State’s first malt house set to open in Monkton

MONKTON — Vermont’s plethora of craft breweries are about to get the opportunity to source their malt locally. Andrew Peterson, 44, of Monkton is launching Vermont’s first commercial malt house this fall.
The longtime home brewer, who moved to Vermont on a whim 20 years ago instead of starting a brewery with a friend in his native North Carolina, had long hoped to open a brewery of his own. It took a little longer than he thought — his duties as husband and devoted dad to his two kids made the years fly by — but he is looking forward to getting back into the brewing world.
“It just took awhile to get back to this,” Peterson said. “And at this point, there are already so many great Vermont breweries that I thought, ‘How can I distinguish myself? Oh, maybe I could make some really local stuff.’”
He began gathering information on what it would take to create a “truly Vermont beer” — one sourced from local barley and hops. With Vermont-grown hops already available, Peterson began focusing on what it would take to get local, small-batch malt.
“It’s been going on for 3,000 years, so it’s not as if it’s a terribly difficult process,” Peterson said. “It’s just that no one is doing it.”
In fact, malting and all other brewing processes were common in New England up until the Industrial Revolution, Peterson found.
“Essentially everything moved to the Northwest,” he explained. “North Dakota, Idaho, Montana — perfect places to grow. So everyone on the East Coast stopped growing barley. The malt houses closed up. As a result, most of the malting is being done by these massive houses (in the West) … and in Europe it’s the same thing, a lot of (craft) brewers bring in malts from Europe, which are also from these massive places.”
Malt is naturally fermented barley sugar, and a critical component of beer — it lends brews their sugary or sweet taste, in contrast to the bitter sharpness of hops.
Peterson quickly realized that malting was a full-time job. So he changed his business plan — instead of making that truly Vermont beer on his own, he would team up with local craft brewers and supply them with what they needed to make an all-Vermont beer.
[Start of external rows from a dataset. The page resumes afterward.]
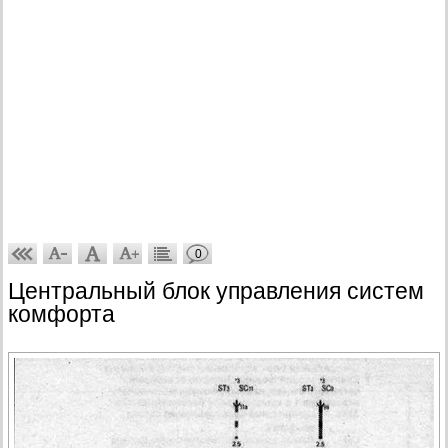
0
Центральный блок управления систем
комфорта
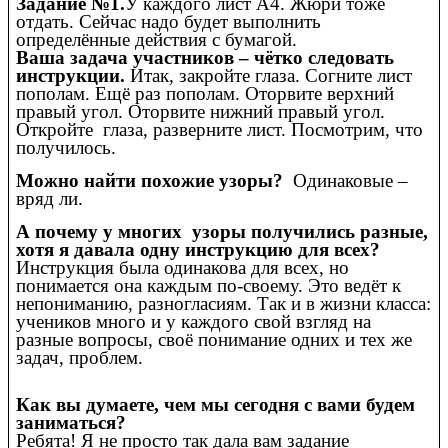
Задание №1.
У каждого лист А4. Жюри тоже
отдать. Сейчас надо будет выполнить
определённые действия с бумагой.
Ваша задача участников – чётко следовать
инструкции.
Итак, закройте глаза. Согните лист
пополам. Ещё раз пополам. Оторвите верхний
правый угол. Оторвите нижний правый угол.
Откройте глаза, разверните лист. Посмотрим, что
получилось.
Можно найти похожие узоры?
Одинаковые –
вряд ли.
А почему у многих узоры получились разные,
хотя я давала одну инструкцию для всех?
Инструкция была одинакова для всех, но
понимается она каждым по-своему. Это ведёт к
непониманию, разногласиям. Так и в жизни класса:
учеников много и у каждого свой взгляд на
разные вопросы, своё понимание одних и тех же
задач, проблем.
Как вы думаете, чем мы сегодня с вами будем
заниматься?
Ребята! Я не просто так дала вам задание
There has already been an enthusiastic response from area brewers, Peterson said. Though Vermont brewers have been able to enjoy locally sourced hops in recent years, Peterson Quality Malts will be the state’s first malt house since the mid-1800s.
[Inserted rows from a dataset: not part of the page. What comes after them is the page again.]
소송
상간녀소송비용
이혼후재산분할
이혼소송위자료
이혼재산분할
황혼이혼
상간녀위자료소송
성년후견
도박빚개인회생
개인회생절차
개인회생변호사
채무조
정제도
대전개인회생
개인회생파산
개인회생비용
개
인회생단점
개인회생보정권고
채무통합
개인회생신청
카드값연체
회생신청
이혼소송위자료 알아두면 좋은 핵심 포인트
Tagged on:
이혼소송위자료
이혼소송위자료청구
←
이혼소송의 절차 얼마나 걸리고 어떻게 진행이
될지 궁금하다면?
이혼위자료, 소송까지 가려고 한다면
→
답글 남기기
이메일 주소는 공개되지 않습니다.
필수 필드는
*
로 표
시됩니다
“There’s a market for the whole idea of being local,” Peterson said. “Hopefully, we can put some Vermont farmers to work and source some things locally, and really make a real Vermont beer which hasn’t been done.”
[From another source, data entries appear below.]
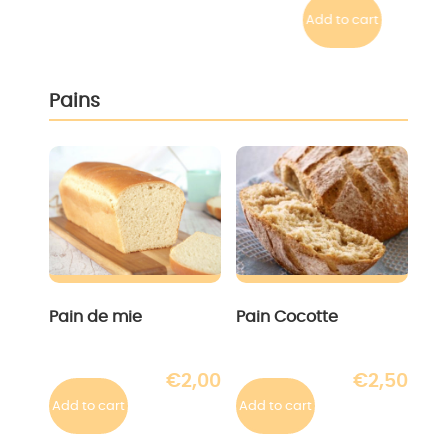
Add to cart
Pains
Pain de mie
Pain Cocotte
€
2,00
€
2,50
Add to cart
Add to cart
Peterson Quality Malts will launch this fall, to be timed with the barley crop. Peterson will buy the barley from area farmers and has found his first challenge in this year’s poor grain crop, with many farmers needing much of their grain for feed.
Nonetheless, Peterson anticipates having enough barley to begin making malt this fall. He is renovating the 100-year-old barn on his family’s Monkton property for the malting operation. The barn was in a state of some disrepair, he said, and he and his friends have replaced the roof and added new siding.
“It’s probably not the ideal setup,” Peterson joked. “But it’s also a perfect setup. It’s on my property. I’ve got neighbors who are on board and offering a lot of local support. And there’s a lot of charm that we wouldn’t get from an industrial park.”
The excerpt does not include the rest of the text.